After Mike Rumph’s five-year NFL career as a defensive back came to an end in 2007, he thought he knew what he wanted to do with the rest of his life.

“It was one of the most difficult things I had to do,” said Rumph, who won a national title in 2001 with the Miami Hurricanes after playing high school football at Atlantic. “I kind of had a plan, but I didn’t. It was very difficult because I wanted to do so much.”

Rumph started life after football by opening a business selling puppies that later closed. He also spent some time as a personal trainer. But when he agreed to become the defensive backs coach at Miramar-Everglades High in 2010, life began to improve for Rumph.

It got even better after Rumph joined Plantation-American Heritage’s coaching staff in 2011. After two seasons as the Patriots’ defensive coordinator, he replaced Jeff Dellenbach as the team’s head coach in 2013.

“I went through four years kind of figuring out exactly what I wanted to do,” said Rumph, who grew up in Delray Beach and Boynton Beach. “The minute I started coaching, it took the place of all the different things I failed at.”
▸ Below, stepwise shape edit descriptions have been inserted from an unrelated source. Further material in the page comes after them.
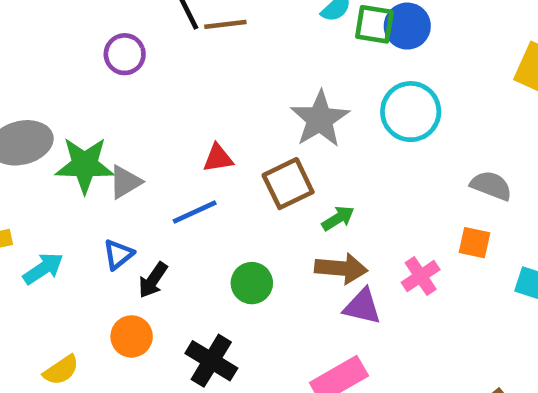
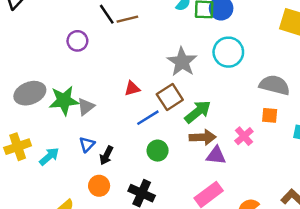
gray semicircle: (491, 186) -> (275, 85), size x1.4
blue line: (195, 212) -> (148, 118), moved
green arrow: (338, 218) -> (198, 112), size x1.6

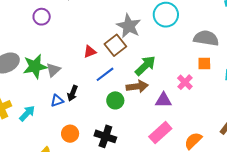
brown square: (170, 97) -> (115, 45), moved
brown arrow: (203, 137) -> (137, 86), moved
blue triangle: (87, 144) -> (57, 101), turned 32
black arrow: (106, 155) -> (72, 93), moved

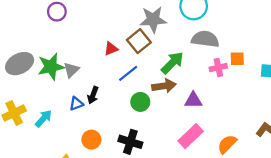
gray star: (129, 26) -> (153, 20), turned -30
gray semicircle: (206, 38) -> (205, 39), moved
pink cross: (185, 82) -> (218, 68), moved, turned 35

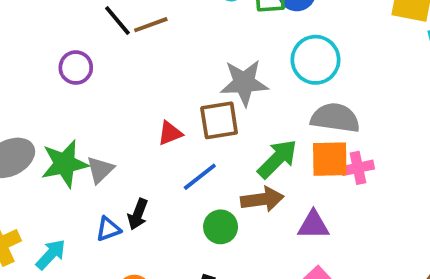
brown square: (139, 41) -> (219, 120), turned 30
orange square: (237, 59) -> (330, 159), moved, size x1.5

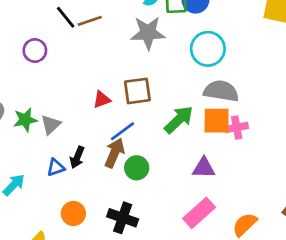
gray star: (244, 83) -> (148, 33), moved
green star: (65, 164) -> (25, 120), size x0.7
brown arrow: (262, 199) -> (114, 153), moved, turned -60

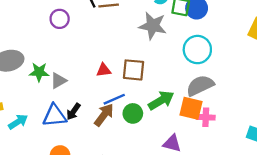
gray semicircle: (221, 91) -> (200, 86), turned -48
blue triangle: (56, 167) -> (54, 116), size x1.6
green circle: (137, 168) -> (133, 113), moved

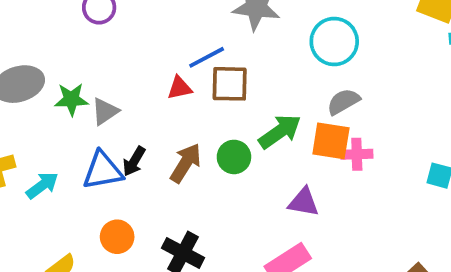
gray semicircle: (200, 86) -> (343, 102), size x0.7
blue line: (114, 99) -> (207, 57), moved

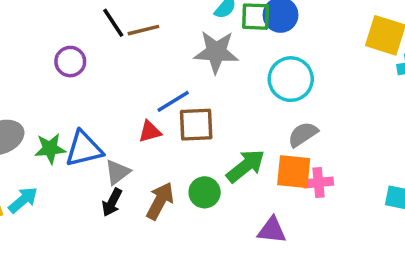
gray triangle: (105, 111) -> (118, 172), moved
blue triangle: (103, 171) -> (84, 149), moved
cyan arrow: (42, 185) -> (23, 200), moved

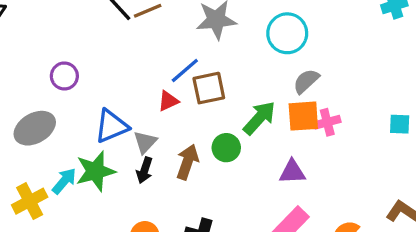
purple circle: (70, 62) -> (64, 76), moved
green star: (50, 149) -> (95, 171), moved, size x1.4

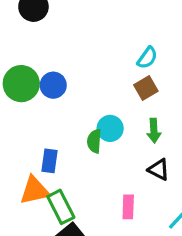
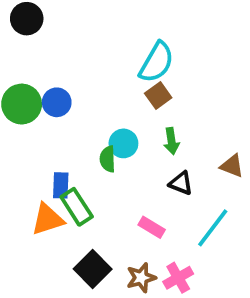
cyan semicircle: (147, 58) -> (157, 62), size x1.6
green rectangle: (61, 207) -> (77, 207), moved
pink rectangle: (128, 207) -> (152, 227), turned -55

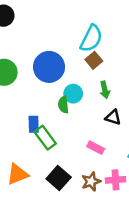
blue circle: (57, 102) -> (49, 67), moved, size x1.6
orange triangle: (48, 219) -> (17, 174), moved
pink cross: (178, 278) -> (116, 180), turned 30

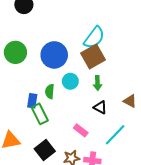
brown square: (94, 60) -> (93, 56), size x1.6
green semicircle: (63, 105) -> (50, 91), moved

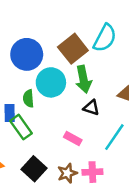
cyan semicircle: (94, 38) -> (105, 38), moved
cyan circle: (70, 81) -> (51, 82), size x1.5
green arrow: (98, 83) -> (84, 79), size x1.5

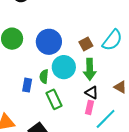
brown square: (73, 49) -> (86, 44), size x0.6
green rectangle: (21, 127) -> (54, 99), moved
pink rectangle: (73, 139) -> (89, 107), moved, turned 64

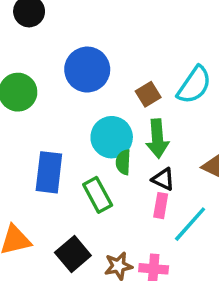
blue circle: (49, 42) -> (87, 70), moved
green semicircle: (44, 76) -> (123, 162), moved
blue rectangle: (27, 85) -> (49, 172), size x1.6

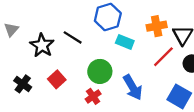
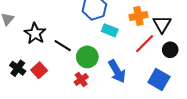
black line: (73, 37) -> (63, 46), moved
red square: (57, 79) -> (39, 70), moved

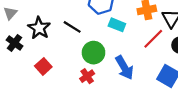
black line: (63, 46) -> (72, 27), moved
black cross: (18, 68) -> (15, 43), moved

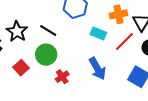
cyan rectangle: (117, 25) -> (98, 33), moved
green circle: (93, 53) -> (46, 55), moved

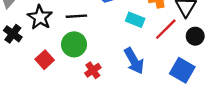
black line: (48, 30) -> (76, 16), turned -36

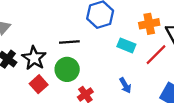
black star: (40, 17) -> (34, 58), moved
blue arrow: (134, 61) -> (125, 85), size x0.6

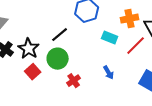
black line: (69, 42) -> (60, 35), turned -36

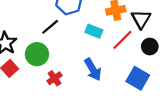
black line: (60, 35) -> (50, 27), moved
blue arrow: (109, 73) -> (93, 69), size x1.5

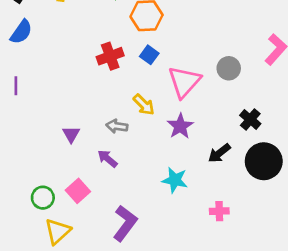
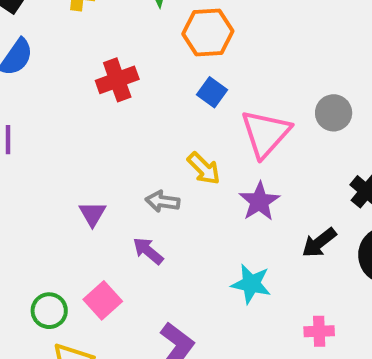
red cross: (110, 56) -> (117, 80), moved

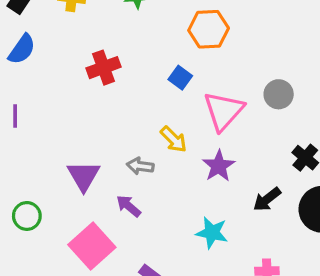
orange hexagon: (208, 32) -> (209, 29), moved
purple triangle: (92, 214) -> (84, 176), size x1.5
pink square: (103, 300) -> (92, 246), size x1.5
green circle: (49, 311) -> (27, 216), moved

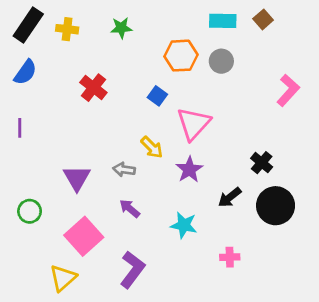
red cross: (104, 68) -> (93, 88), turned -32
gray circle: (279, 94) -> (221, 61), moved
purple arrow: (129, 206) -> (130, 208), moved

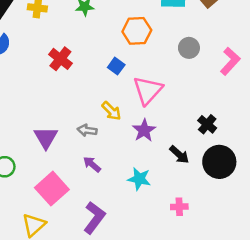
gray circle: (221, 61) -> (189, 48), moved
black arrow: (230, 197) -> (179, 155), turned -100

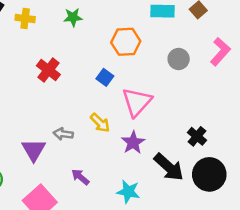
pink L-shape: (230, 61) -> (220, 52), moved
gray arrow: (87, 130) -> (63, 134), moved
black arrow: (179, 155) -> (169, 167), size x1.5

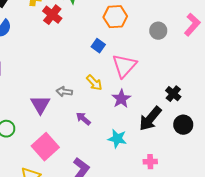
red cross: (48, 70) -> (52, 15), moved
black arrow: (169, 167) -> (150, 119), turned 88
black circle: (209, 174) -> (183, 125), size x0.7
purple arrow: (80, 177) -> (83, 119), moved

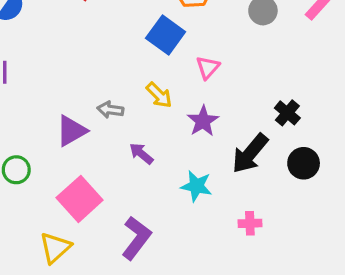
blue square: (98, 46) -> (166, 35), size x1.6
pink triangle: (124, 66) -> (208, 67), size x0.6
purple triangle: (40, 105) -> (71, 131), turned 30

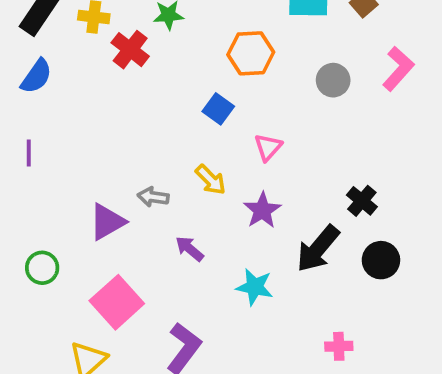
blue square: (166, 35) -> (218, 109), size x0.7
pink cross: (250, 223) -> (339, 346), moved

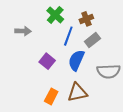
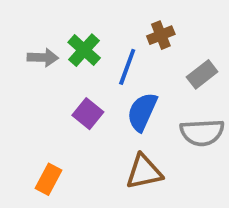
green cross: (55, 15) -> (84, 50), moved
gray rectangle: (92, 40) -> (202, 74), moved
orange rectangle: (51, 96) -> (49, 179), moved

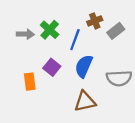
gray rectangle: (202, 74) -> (116, 31), moved
orange rectangle: (49, 179) -> (30, 82), moved, turned -35

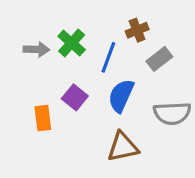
gray rectangle: (116, 31) -> (159, 59), moved

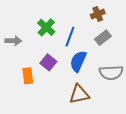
brown cross: (137, 30) -> (98, 14), moved
gray arrow: (36, 49) -> (13, 41), moved

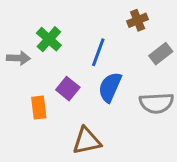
green cross: (46, 27) -> (49, 39), moved
gray rectangle: (103, 38) -> (161, 54), moved
brown triangle: (79, 94) -> (87, 141), moved

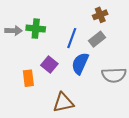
green cross: (49, 39) -> (36, 29), turned -36
gray rectangle: (161, 54) -> (97, 39), moved
gray arrow: (18, 58) -> (13, 31), moved

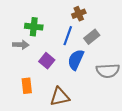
brown cross: (100, 15) -> (79, 14), moved
gray arrow: (13, 31) -> (21, 45), moved
orange rectangle: (28, 78) -> (27, 86), moved

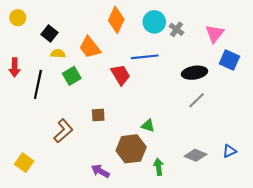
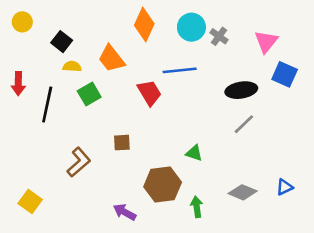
green triangle: (148, 126) -> (194, 153), moved

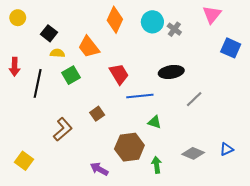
pink triangle: (266, 42) -> (212, 15), moved
blue line: (180, 70) -> (140, 96), moved
blue square: (285, 74) -> (231, 48), moved
black ellipse: (241, 90) -> (171, 72), moved
brown square: (122, 143) -> (97, 114), turned -32

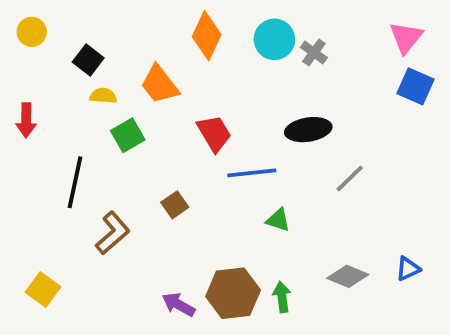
pink triangle: (212, 15) -> (406, 37), moved
black line: (38, 83) -> (75, 182), moved
brown hexagon: (129, 147) -> (233, 293), moved

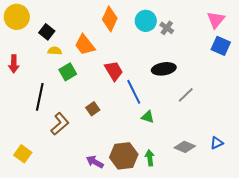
yellow circle: (32, 32) -> (17, 17), size x1.6
blue line: (252, 173) -> (134, 92), turned 70

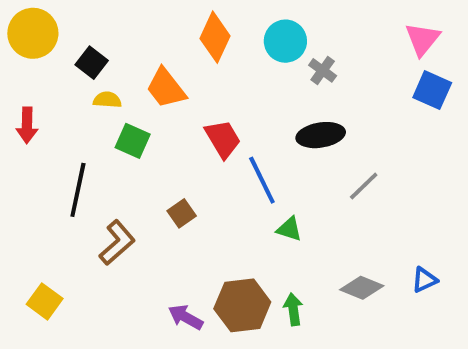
gray cross: (167, 28) -> (323, 70), moved
green square: (68, 72) -> (133, 141), turned -36

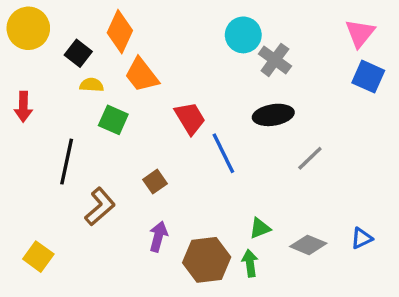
orange diamond: (215, 37) -> (120, 32), moved
gray cross: (323, 70) -> (275, 60), size x1.4
green triangle: (289, 229) -> (260, 228), moved, turned -40
purple arrow: (186, 317) -> (158, 237), moved, turned 76

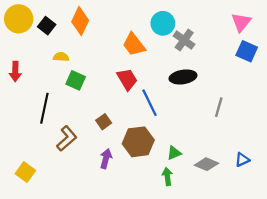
black square: (78, 53) -> (47, 26), moved
orange trapezoid: (142, 75) -> (134, 45), moved
gray line: (310, 158) -> (219, 107), moved, turned -30
brown hexagon: (207, 260) -> (138, 142), moved

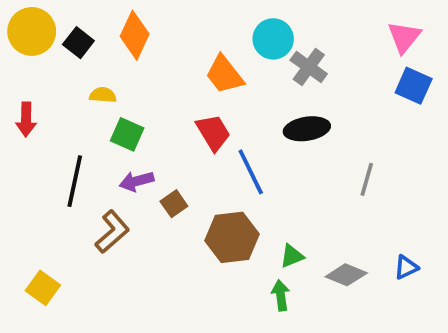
purple arrow: (106, 159) -> (137, 181), moved, turned -120

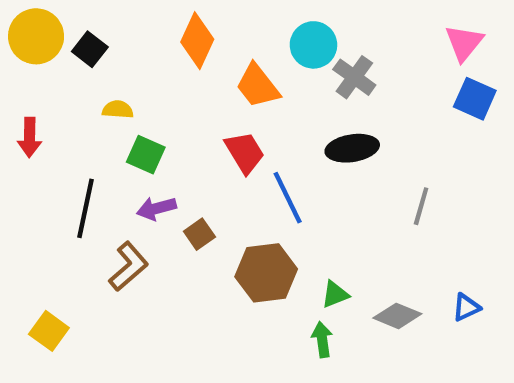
orange diamond: (135, 35) -> (197, 41), moved

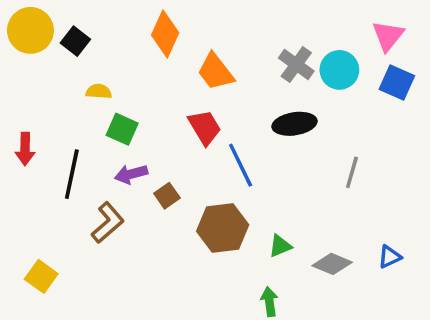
cyan circle: (313, 45) -> (339, 70), moved
red arrow: (30, 137) -> (25, 149), moved
green arrow: (322, 340) -> (269, 302), moved

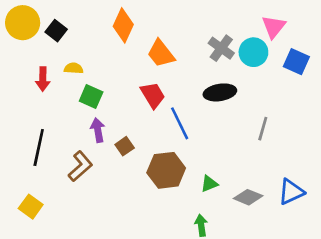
pink triangle: (388, 36) -> (274, 27), moved
red arrow: (25, 149) -> (43, 79), moved
black line: (72, 174) -> (39, 147), moved
purple arrow: (131, 174) -> (98, 130), turned 95
blue triangle: (390, 257) -> (291, 192), size x1.5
Rumph, 34, succeeded immediately in his new position, leading Plantation-American Heritage to its first state football title in school history in his first season as the team’s head coach.

On Friday, Rumph returns to Delray Beach, as Plantation-American Heritage (5-2) travels to take on its sister school, No. 1 American Heritage (5-1). It will mark the first time Rumph has returned to Palm Beach County as the Patriots’ head coach.

Although the success was immediate, there was a learning curve that came along with being a first-year head coach. Rumph worried about implementing structure and earning the respect of his assistant coaches.

“But early in the spring, the practices ran very fast and efficient like I envisioned and my staff responded well to me,” said Rumph, who has former NFL players like Patrick Surtain and Oronde Gadsden on his coaching staff.

The rest is history, as the Patriots finished with a 14-1 record on their way to winning the Class 5A state title in 2013.

It marked the first time Rumph had been part of that level of success at the high school level, as he never advanced to the playoffs during his playing career at Atlantic before graduating in 1998.

“It’s one of my top accomplishments,” Rumph said of leading Plantation-American Heritage to a state title. “We can go years and years without winning a state championship. I’ve been around a lot of coaches that have never won a state title, so to get it in my first year was an honor.”

But Rumph wasn’t able to experience that moment in front of his father, Mike Rumph Sr.

“I couldn’t make it to the game and I hated it,” Rumph Sr. said of missing last year’s state championship game.

But this week, Rumph will be able to coach in front of about 250 family and friends that are expected to be on hand to support him in his homecoming. His father will be one of them.

“I hear it’s going to rain,” Rumph Sr. said. “But I’ll be out there with a poncho.”